Tuesday's "no" vote in Slovakia, the last of the euro nations to vote on strengthening the European Financial Stability Facility (EFSF), put in doubt a bailout boost promised for Greece and bank re-capitalisation.

It served to bring down the centre-right government of Prime Minister Iveta Radicova, who had turned the vote into a confidence motion. But the opposition said it was ready for a re-vote, in return for snap elections.

The result, which depressed the euro and Asian stock markets in trading Wednesday, defied warnings from the United States and China for Europe to get its house in order quickly for the sake of the weakening global economy.

Heading into the Slovak vote, European Central Bank chief Jean-Claude Trichet had warned that "clear decisions" were needed "to cope with a systemic crisis of which we are at the epicentre".

"The crisis is systemic and must be tackled decisively," he said.

"The high inter-connectedness in the EU financial system has led to a rapidly rising risk of significant contagion. It threatens financial stability in the EU as a whole and adversely impacts the real economy in Europe and beyond."

The 16 other eurozone members have already approved changes to the 440-billion-euro ($590 billion) EFSF, which was set up after Greece was bailed out to save it from default in May 2010.
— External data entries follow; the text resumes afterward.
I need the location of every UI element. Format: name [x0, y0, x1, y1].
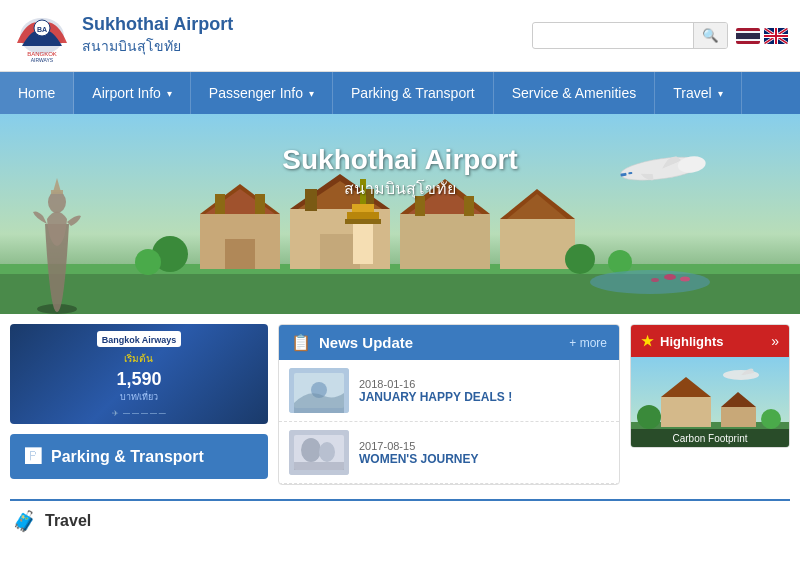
hero-title-th: สนามบินสุโขทัย — [282, 176, 517, 201]
news-more-link[interactable]: + more — [569, 336, 607, 350]
news-item-1[interactable]: 2018-01-16 JANUARY HAPPY DEALS ! — [279, 360, 619, 422]
nav-parking-transport-label: Parking & Transport — [351, 85, 475, 101]
promo-content: Bangkok Airways เริ่มต้น 1,590 บาท/เที่ย… — [89, 324, 190, 424]
svg-point-51 — [48, 191, 66, 213]
search-button[interactable]: 🔍 — [693, 23, 727, 48]
nav-service-amenities-label: Service & Amenities — [512, 85, 637, 101]
nav-home[interactable]: Home — [0, 72, 74, 114]
hero-banner: Sukhothai Airport สนามบินสุโขทัย — [0, 114, 800, 314]
news-date-1: 2018-01-16 — [359, 378, 512, 390]
travel-dropdown-arrow: ▾ — [718, 88, 723, 99]
nav-passenger-info[interactable]: Passenger Info ▾ — [191, 72, 333, 114]
parking-transport-button[interactable]: 🅿 Parking & Transport — [10, 434, 268, 479]
nav-service-amenities[interactable]: Service & Amenities — [494, 72, 656, 114]
search-box[interactable]: 🔍 — [532, 22, 728, 49]
svg-rect-16 — [215, 194, 225, 214]
hero-text: Sukhothai Airport สนามบินสุโขทัย — [282, 144, 517, 201]
page-header: BA BANGKOK AIRWAYS Sukhothai Airport สนา… — [0, 0, 800, 72]
nav-airport-info-label: Airport Info — [92, 85, 160, 101]
highlights-image[interactable]: Carbon Footprint — [631, 357, 789, 447]
main-content: Bangkok Airways เริ่มต้น 1,590 บาท/เที่ย… — [0, 314, 800, 551]
nav-home-label: Home — [18, 85, 55, 101]
promo-logo-text: Bangkok Airways — [102, 335, 177, 345]
svg-text:AIRWAYS: AIRWAYS — [31, 57, 54, 63]
news-thumb-1 — [289, 368, 349, 413]
promo-subtitle: เริ่มต้น — [97, 351, 182, 366]
svg-point-39 — [565, 244, 595, 274]
svg-marker-52 — [53, 178, 61, 192]
nav-travel[interactable]: Travel ▾ — [655, 72, 741, 114]
highlights-header-left: ★ Highlights — [641, 333, 724, 349]
travel-icon: 🧳 — [12, 509, 37, 533]
nav-travel-label: Travel — [673, 85, 711, 101]
highlights-image-svg: Carbon Footprint — [631, 357, 789, 447]
news-header: 📋 News Update + more — [279, 325, 619, 360]
svg-rect-36 — [345, 219, 381, 224]
bangkok-airways-logo: BA BANGKOK AIRWAYS — [12, 8, 72, 63]
svg-rect-35 — [347, 212, 379, 219]
airport-info-dropdown-arrow: ▾ — [167, 88, 172, 99]
news-header-left: 📋 News Update — [291, 333, 413, 352]
svg-point-60 — [319, 442, 335, 462]
svg-point-68 — [637, 405, 661, 429]
highlights-header: ★ Highlights » — [631, 325, 789, 357]
svg-text:BA: BA — [37, 26, 47, 33]
travel-section: 🧳 Travel — [10, 499, 790, 541]
logo-area: BA BANGKOK AIRWAYS Sukhothai Airport สนา… — [12, 8, 233, 63]
svg-point-40 — [608, 250, 632, 274]
svg-rect-61 — [294, 462, 344, 470]
svg-rect-64 — [661, 397, 711, 427]
airport-name-en: Sukhothai Airport — [82, 14, 233, 35]
left-column: Bangkok Airways เริ่มต้น 1,590 บาท/เที่ย… — [10, 324, 268, 485]
center-column: 📋 News Update + more — [278, 324, 620, 485]
main-nav: Home Airport Info ▾ Passenger Info ▾ Par… — [0, 72, 800, 114]
svg-rect-37 — [353, 224, 373, 264]
svg-point-59 — [301, 438, 321, 462]
language-flags — [736, 28, 788, 44]
highlights-chevron-icon[interactable]: » — [771, 333, 779, 349]
nav-passenger-info-label: Passenger Info — [209, 85, 303, 101]
content-row: Bangkok Airways เริ่มต้น 1,590 บาท/เที่ย… — [10, 324, 790, 485]
airport-name: Sukhothai Airport สนามบินสุโขทัย — [82, 14, 233, 57]
svg-rect-30 — [500, 219, 575, 269]
news-thumb-svg-2 — [289, 430, 349, 475]
svg-rect-34 — [352, 204, 374, 212]
search-input[interactable] — [533, 24, 693, 47]
svg-rect-18 — [225, 239, 255, 269]
news-date-2: 2017-08-15 — [359, 440, 479, 452]
statue-svg — [25, 174, 90, 314]
uk-flag[interactable] — [764, 28, 788, 44]
svg-rect-66 — [721, 407, 756, 427]
news-text-1: 2018-01-16 JANUARY HAPPY DEALS ! — [359, 378, 512, 404]
svg-point-42 — [590, 270, 710, 294]
news-icon: 📋 — [291, 333, 311, 352]
svg-point-43 — [664, 274, 676, 280]
promo-decoration: ✈ — — — — — — [97, 409, 182, 418]
promo-price-label: บาท/เที่ยว — [97, 390, 182, 404]
right-column: ★ Highlights » — [630, 324, 790, 485]
news-title-2: WOMEN'S JOURNEY — [359, 452, 479, 466]
nav-parking-transport[interactable]: Parking & Transport — [333, 72, 494, 114]
header-controls: 🔍 — [532, 22, 788, 49]
svg-point-45 — [651, 278, 659, 282]
parking-transport-label: Parking & Transport — [51, 448, 204, 466]
promo-banner[interactable]: Bangkok Airways เริ่มต้น 1,590 บาท/เที่ย… — [10, 324, 268, 424]
svg-text:Carbon Footprint: Carbon Footprint — [672, 433, 747, 444]
airport-name-th: สนามบินสุโขทัย — [82, 35, 233, 57]
news-item-2[interactable]: 2017-08-15 WOMEN'S JOURNEY — [279, 422, 619, 484]
svg-rect-53 — [51, 190, 63, 194]
svg-rect-25 — [400, 214, 490, 269]
svg-point-41 — [135, 249, 161, 275]
travel-label: Travel — [45, 512, 91, 530]
svg-rect-8 — [736, 33, 760, 39]
thai-flag[interactable] — [736, 28, 760, 44]
star-icon: ★ — [641, 333, 654, 349]
passenger-info-dropdown-arrow: ▾ — [309, 88, 314, 99]
svg-point-44 — [680, 277, 690, 282]
highlights-title: Highlights — [660, 334, 724, 349]
news-text-2: 2017-08-15 WOMEN'S JOURNEY — [359, 440, 479, 466]
nav-airport-info[interactable]: Airport Info ▾ — [74, 72, 190, 114]
svg-rect-17 — [255, 194, 265, 214]
hero-title-en: Sukhothai Airport — [282, 144, 517, 176]
news-title-1: JANUARY HAPPY DEALS ! — [359, 390, 512, 404]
Eurozone leaders agreed in July to boost the EFSF's powers in the hope of stemming the fallout from the eurozone's sovereign debt crisis, which now threatens the entire euro project and the bloc's banking system.
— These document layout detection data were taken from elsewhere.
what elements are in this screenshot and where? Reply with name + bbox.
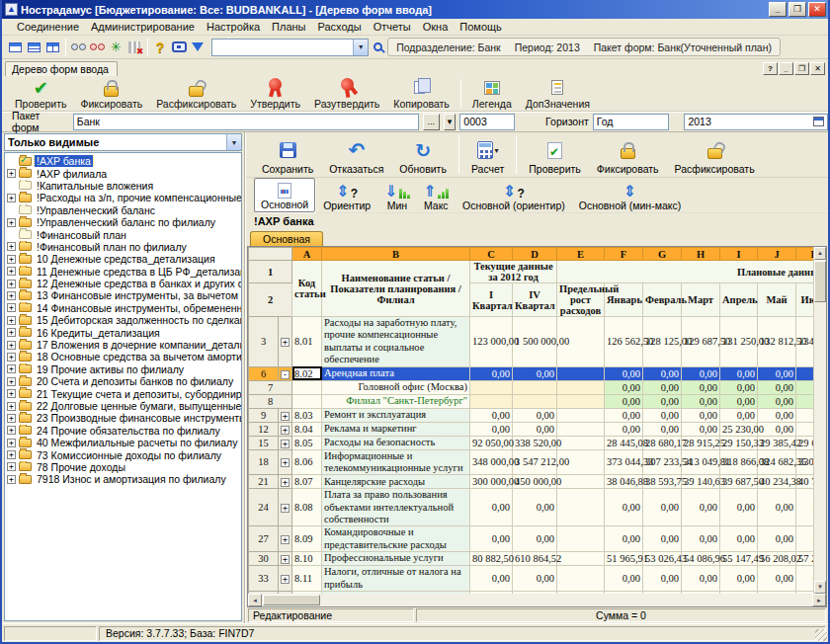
- cell-value[interactable]: [470, 394, 513, 408]
- cell-value[interactable]: 0,00: [513, 526, 557, 552]
- row-number[interactable]: 2: [249, 283, 292, 317]
- cell-value[interactable]: 0,00: [720, 566, 758, 592]
- tree-item[interactable]: +13 Финансовые инструменты, за вычетом р…: [7, 289, 241, 301]
- cell-value[interactable]: 3 547 212,00: [513, 449, 557, 475]
- cell-value[interactable]: 0,00: [758, 408, 796, 422]
- tree-item[interactable]: +14 Финансовые инструменты, обремененные…: [7, 302, 241, 314]
- cell-value[interactable]: 54 086,96: [682, 552, 720, 566]
- expand-icon[interactable]: +: [7, 280, 16, 288]
- cell-value[interactable]: 28 680,17: [643, 436, 682, 449]
- cell-value[interactable]: [557, 552, 605, 566]
- year-combo[interactable]: 2013: [684, 114, 828, 130]
- menu-item-5[interactable]: Отчеты: [369, 20, 416, 34]
- cell-value[interactable]: 0,00: [605, 566, 643, 592]
- cell-value[interactable]: [470, 380, 513, 394]
- scroll-down-icon[interactable]: ▼: [814, 581, 826, 594]
- view-main-minmax-button[interactable]: ⇕Основной (мин-макс): [573, 178, 687, 212]
- cell-value[interactable]: 0,00: [796, 408, 814, 422]
- menu-item-7[interactable]: Помощь: [455, 20, 507, 34]
- mdi-minimize-button[interactable]: _: [779, 62, 793, 75]
- tree-item[interactable]: +17 Вложения в дочерние компании_детализ…: [7, 339, 241, 351]
- maximize-button[interactable]: ❐: [788, 2, 806, 17]
- cell-value[interactable]: 53 026,43: [643, 552, 682, 566]
- calendar-icon[interactable]: [813, 117, 824, 126]
- verify-sheet-button[interactable]: Проверить: [521, 132, 589, 177]
- cell-value[interactable]: 0,00: [720, 489, 758, 526]
- view-target-button[interactable]: ⇕?Ориентир: [317, 178, 376, 212]
- save-button[interactable]: Сохранить: [254, 132, 321, 177]
- cell-value[interactable]: 51 965,91: [605, 552, 643, 566]
- cell-value[interactable]: [557, 475, 605, 489]
- chevron-down-icon[interactable]: ▼: [353, 40, 368, 55]
- verify-button[interactable]: ✔Проверить: [8, 76, 74, 111]
- scroll-thumb[interactable]: [814, 261, 826, 302]
- cell-value[interactable]: 0,00: [513, 422, 557, 436]
- cell-value[interactable]: 0,00: [470, 422, 513, 436]
- cell-value[interactable]: 0,00: [605, 394, 643, 408]
- cell-name[interactable]: Налоги, отличные от налога на прибыль: [322, 566, 470, 592]
- tree-item[interactable]: +16 Кредиты_детализация: [7, 326, 241, 338]
- row-expand-toggle[interactable]: -: [281, 370, 290, 379]
- fix-sheet-button[interactable]: Фиксировать: [589, 132, 667, 177]
- view-max-button[interactable]: ⇑Макс: [418, 178, 455, 212]
- filter-button[interactable]: ✳: [107, 38, 125, 57]
- cell-code[interactable]: 8.11: [292, 566, 322, 592]
- cell-value[interactable]: 318 866,08: [720, 449, 758, 475]
- cell-value[interactable]: 0,00: [643, 408, 682, 422]
- cell-value[interactable]: 0,00: [682, 366, 720, 380]
- tree-item[interactable]: +22 Долговые ценные бумаги, выпущенные б…: [7, 400, 241, 412]
- expand-icon[interactable]: +: [7, 169, 16, 178]
- row-expand-toggle[interactable]: +: [281, 555, 290, 564]
- tab-main-sheet[interactable]: Основная: [250, 231, 323, 246]
- cell-value[interactable]: 0,00: [796, 394, 814, 408]
- cell-code[interactable]: [292, 380, 322, 394]
- package-dropdown-button[interactable]: ▾: [444, 114, 456, 130]
- cell-value[interactable]: [557, 526, 605, 552]
- row-number[interactable]: 24: [249, 489, 279, 526]
- package-code-field[interactable]: 0003: [459, 114, 514, 130]
- cell-value[interactable]: 0,00: [513, 408, 557, 422]
- cell-value[interactable]: 0,00: [470, 408, 513, 422]
- package-input[interactable]: Банк: [73, 114, 419, 130]
- key-button[interactable]: ?: [151, 38, 170, 57]
- cell-value[interactable]: 0,00: [605, 380, 643, 394]
- cell-value[interactable]: 57 268,55: [796, 552, 814, 566]
- tree-item[interactable]: +10 Денежные средства_детализация: [7, 253, 241, 265]
- cell-value[interactable]: 610 864,52: [513, 552, 557, 566]
- row-number[interactable]: 12: [249, 422, 279, 436]
- cell-value[interactable]: 38 593,75: [643, 475, 682, 489]
- tree-filter-combo[interactable]: Только видимые ▼: [4, 133, 242, 151]
- tree-item[interactable]: +11 Денежные средства в ЦБ РФ_детализаци…: [7, 266, 241, 278]
- cell-value[interactable]: 39 687,50: [720, 475, 758, 489]
- cell-value[interactable]: [513, 394, 557, 408]
- tree-item[interactable]: +23 Производные финансовые инструменты, …: [7, 412, 241, 424]
- download-button[interactable]: [189, 38, 208, 57]
- tree-item[interactable]: +21 Текущие счета и депозиты, субординир…: [7, 387, 241, 399]
- cell-value[interactable]: 348 000,00: [470, 449, 513, 475]
- minimize-button[interactable]: _: [769, 2, 787, 17]
- menu-item-4[interactable]: Расходы: [313, 20, 367, 34]
- expand-icon[interactable]: +: [7, 316, 16, 325]
- vertical-scrollbar[interactable]: ▲ ▼: [813, 247, 826, 594]
- refresh-button[interactable]: ↻Обновить: [391, 132, 455, 177]
- cell-name[interactable]: Командировочные и представительские расх…: [322, 526, 470, 552]
- scroll-left-icon[interactable]: ◄: [248, 594, 262, 606]
- cell-value[interactable]: 0,00: [605, 408, 643, 422]
- cell-value[interactable]: 0,00: [605, 526, 643, 552]
- tree-item[interactable]: +40 Межфилиальные расчеты по филиалу: [7, 437, 241, 448]
- col-header-H[interactable]: H: [682, 248, 720, 261]
- cell-code[interactable]: [292, 394, 322, 408]
- calculate-button[interactable]: ▾Расчет: [463, 132, 512, 177]
- cell-value[interactable]: 129 687,50: [682, 317, 720, 367]
- cell-value[interactable]: 313 049,81: [682, 449, 720, 475]
- tree-item[interactable]: +18 Основные средства за вычетом амортиз…: [7, 351, 241, 362]
- cell-value[interactable]: 0,00: [643, 489, 682, 526]
- view-main-button[interactable]: Основной: [254, 178, 315, 212]
- cell-value[interactable]: 0,00: [643, 566, 682, 592]
- row-number[interactable]: 7: [249, 380, 292, 394]
- cell-value[interactable]: 0,00: [682, 489, 720, 526]
- cell-value[interactable]: 0,00: [470, 526, 513, 552]
- row-expand-toggle[interactable]: +: [281, 535, 290, 544]
- tree-item[interactable]: +7918 Износ и амортизация по филиалу: [7, 473, 241, 485]
- approve-button[interactable]: Утвердить: [243, 76, 307, 111]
All 17 nations must pass the deal for it to come into effect. Until then, the fund has barely 200 billion euros of firepower and most of that has already been committed to Ireland and Portugal.

But Radicova's no-confidence gambit failed in Slovakia with only 55 of 124 lawmakers present voting in favour. Nine were against and 60 abstained, including members of the left-of-centre opposition Smer-SD.

The junior coalition liberal party Freedom and Solidarity deserted Radicova, angry that Slovakia would have to join a bailout fund for richer eurozone members.

The Smer-SD said it still supported the revamped EFSF, but wanted early elections.

"Smer-SD is ready to back the EFSF in exchange for a deal on snap elections," Smer-SD lawmaker Jan Pociatek said, adding the repeat vote could take place this week.

Smer-SD chairman and former prime minister Robert Fico said: "For Smer-SD, the ratification of the EFSF is a priority. Slovakia has to ratify the EFSF, without the mechanism the situation can get worse."

The new-look EFSF would be able to inject money into shaky banks or intervene instead of the European Central Bank (ECB) to support weaker eurozone countries facing problems in raising fresh funds on the markets.

Greece faces the acutest problems in rolling over its mountainous debts as financial markets fret over a potentially disastrous default and contagion spilling over into the rest of the eurozone.

Greece, whose government is driving through swingeing austerity cuts at the behest of its eurozone, ECB and International Monetary Fund backers, saw fresh public-sector strikes Tuesday.

The strikes came after the European Union on Monday postponed a key summit and eurozone chief Jean-Claude Juncker admitted that a write-down of Greece's debt could cost creditors much more than first thought.

The EU has promised a definitive solution before G20 talks on November 3-4, to cover ailing Greece, its banks and, if the downward spiral continues, Belgium, Spain, Italy and even France.

French banks might need public funds to build up their capital as a "last resort", Foreign Minister Alain Juppe said Tuesday, after a Franco-German pledge to shore up European banks and a cross-border dismantling of troubled lender Dexia.